Enrique*, distinguido empresario, querido por naturaleza, ya en sus 70 años, obeso, estresado por un negocio difícil, sufre muerte súbita —infarto al corazón— en una oficina. Es reanimado y durante los cincuenta minutos siguientes hace otros cuatro paros cardiacos. Reanimación por más de veinte minutos en urgencias. Nadie cayó en cuenta que la naturaleza le había dicho, “ya hiciste tu labor, vamos”. La oposición férrea de médicos lo conduce a coma inducido, anuria (el riñón no produce orina, el cuerpo se intoxica al no eliminar sus desechos), infección respiratoria y, sin saberse, un muy posible daño cerebral, no solo por la falta de oxigeno por tiempo tan prolongado sino por la intoxicación urémica durante los siguientes días. Todavía no sabemos si despertará consciente o no.
Si llega a sobrevivir en buen estado mental y físico será una lección grande de almas en resonancia —la de la persona y las de los médicos— para una labor que Enrique continuará en esta vida. Ojalá con la alegría de hacerlo. No es fácil recuperarse de una experiencia como esta. Su vida ya cambió para siempre, solo por el hecho de saber lo vulnerable que está su corazón y las restricciones que le impondrá.
De lo contrario, de sobrevivir con discapacidad neurológica, no quiero ni pensar en el sufrimiento prolongado para él y su familia.
El tercer panorama es que muera luego de todos los esfuerzos. El gasto humano, social, familiar es inconcebible.

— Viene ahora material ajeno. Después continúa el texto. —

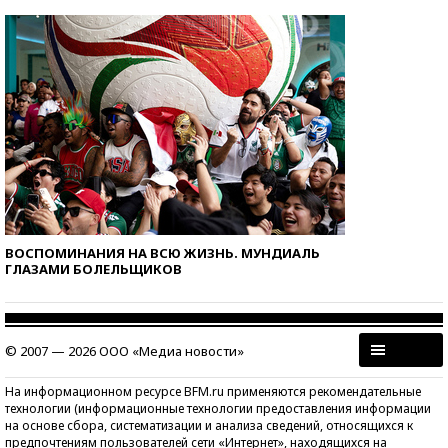
ВОСПОМИНАНИЯ НА ВСЮ ЖИЗНЬ. МУНДИАЛЬ
ГЛАЗАМИ БОЛЕЛЬЩИКОВ
© 2007 — 2026 ООО «Медиа новости»
На информационном ресурсе BFM.ru применяются рекомендательные
технологии (информационные технологии предоставления информации
на основе сбора, систематизации и анализа сведений, относящихся к
предпочтениям пользователей сети «Интернет», находящихся на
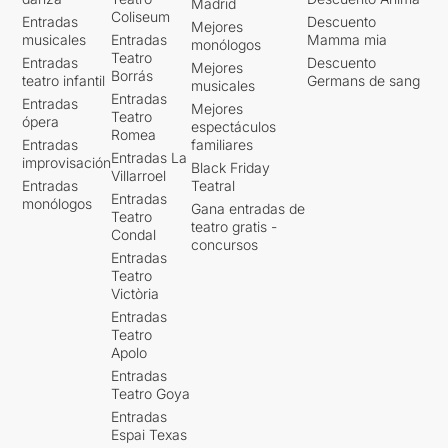
Madrid
Coliseum
Entradas
Descuento
Mejores
musicales
Entradas
Mamma mia
monólogos
Teatro
Entradas
Descuento
Mejores
Borrás
teatro infantil
Germans de sang
musicales
Entradas
Entradas
Mejores
Teatro
ópera
espectáculos
Romea
Entradas
familiares
Entradas La
improvisación
Black Friday
Villarroel
Entradas
Teatral
Entradas
monólogos
Gana entradas de
Teatro
teatro gratis -
Condal
concursos
Entradas
Teatro
Victòria
Entradas
Teatro
Apolo
Entradas
Teatro Goya
Entradas
Espai Texas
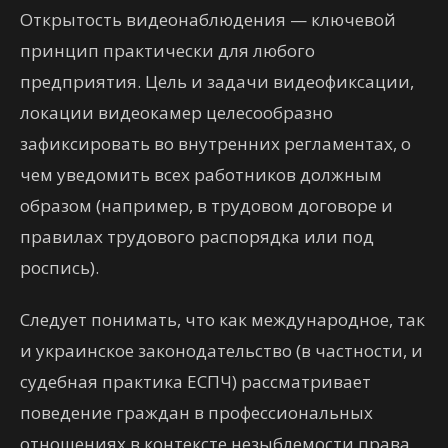
Открытость видеонаблюдения — ключевой
принцип практически для любого
предприятия. Цель и задачи видеофиксации,
локации видеокамер целесообразно
зафиксировать во внутренних регламентах, о
чем уведомить всех работников должным
образом (например, в трудовом договоре и
правилах трудового распорядка или под
роспись).
Следует понимать, что как международное, так
и украинское законодательство (в частности, и
судебная практика ЕСПЧ) рассматривает
поведение граждан в профессиональных
отношениях в контексте незыблемости права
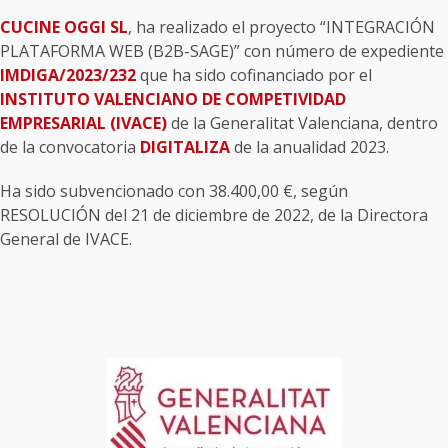
CUCINE OGGI SL
, ha realizado el proyecto “INTEGRACIÓN
PLATAFORMA WEB (B2B-SAGE)” con número de expediente
IMDIGA/2023/232
que ha sido cofinanciado por el
INSTITUTO VALENCIANO DE COMPETIVIDAD
EMPRESARIAL (IVACE)
de la Generalitat Valenciana, dentro
de la convocatoria
DIGITALIZA
de la anualidad 2023.
Ha sido subvencionado con 38.400,00 €, según
RESOLUCIÓN del 21 de diciembre de 2022, de la Directora
General de IVACE.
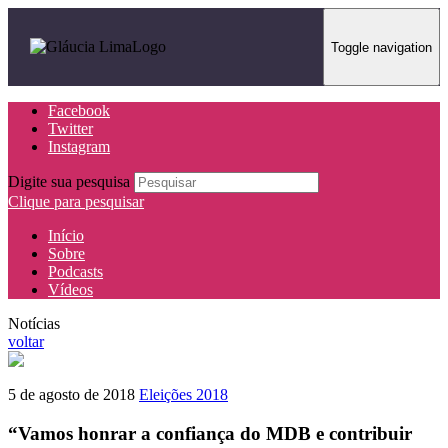
Toggle navigation
Facebook
Twitter
Instagram
Digite sua pesquisa
Clique para pesquisar
Início
Sobre
Podcasts
Vídeos
Notícias
voltar
5 de agosto de 2018
Eleições 2018
“Vamos honrar a confiança do MDB e contribuir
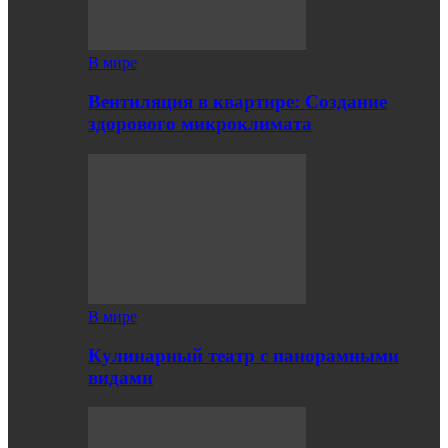
В мире
Вентиляция в квартире: Создание
здорового микроклимата
В мире
Кулинарный театр с панорамными
видами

Habría sido mejor que el médico hubiera decidido “dejar que la muerte llegara”,
cuando la casi certeza de una lesión cerebral permanente,
hubiese cruzado por su mente y arraigado en su corazón
Es fácil pensar en retrospectiva, pero en los dos últimos escenarios mejor habría sido que alguien –un médico- hubiere tomado la decisión de “dejar que la muerte llegara”, cuando ya la sospecha, casi certeza, de una lesión cerebral permanente, hubiese cruzado por su mente y arraigado en su corazón. Sí, se necesita corazón y no cabeza para dejar ir a un ser humano cuando la naturaleza lo muestra tan claramente (5 paros cardiacos en menos de una hora).
Insisto en el tema de la muerte en estas columnas. Insisto en la imperiosa necesidad de aceptarla, acogerla, con más alegría que tristeza. La muerte es la graduación de la vida. Cumplimos nuestro aprendizaje y dejamos el colegio atrás. No lloramos en estos casos. Celebramos el grado, no lo convertimos en tragedia. Un poco de pena es lógico para quienes quedamos, como también la gratitud y el gozo al pensar y sentir a quien se fue.
Resulta que a los médicos también nos han fragmentado, (ver ¿Está la medicina deshumanizada?). Nos han convertido en máquinas para reparar cuerpos, sin corazón para ver al humano que habita ese cuerpo. Tomamos decisiones con cabeza científica y dejamos de lado el costado humano, el Alma. Esto nos hace sufrir, pero no queremos reconocerlo, por lo menos no lo hacemos tan fácilmente.
Me gusta aliviar el sufrimiento humano, un componente importante de ser médico. Sin embargo, los médicos hacemos sufrir a las personas. Somos humanos y podemos provocar sufrimiento —innecesario— con nuestras palabras, con los efectos secundarios de medicamentos, con los procedimientos que hacemos. Lo digo cuando no están claramente justificados. Pareciera ser este el caso de Enrique. Esperemos el desenlace para ver en qué queda esta disertación.